Could you transcribe all the entries exactly, omitting the pictures?

⟨

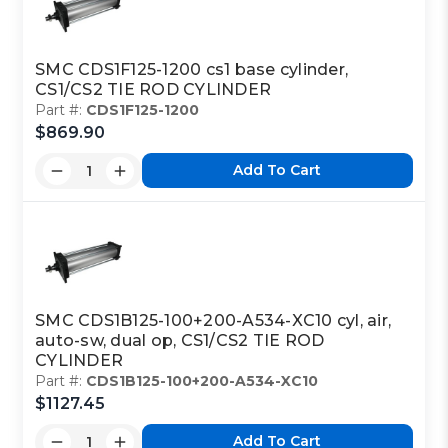
SMC CDS1F125-1200 cs1 base cylinder,
CS1/CS2 TIE ROD CYLINDER
Part #:
CDS1F125-1200
$869.90
Add To Cart
SMC CDS1B125-100+200-A534-XC10 cyl, air,
auto-sw, dual op, CS1/CS2 TIE ROD
CYLINDER
Part #:
CDS1B125-100+200-A534-XC10
$1127.45
Add To Cart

⟩

Finished task →
SMC CDS1F125-1200 cs1 base cylinder,
CS1/CS2 TIE ROD CYLINDER
Part #:
CDS1F125-1200
$869.90
Add To Cart
SMC CDS1B125-100+200-A534-XC10 cyl, air,
auto-sw, dual op, CS1/CS2 TIE ROD
CYLINDER
Part #:
CDS1B125-100+200-A534-XC10
$1127.45
Add To Cart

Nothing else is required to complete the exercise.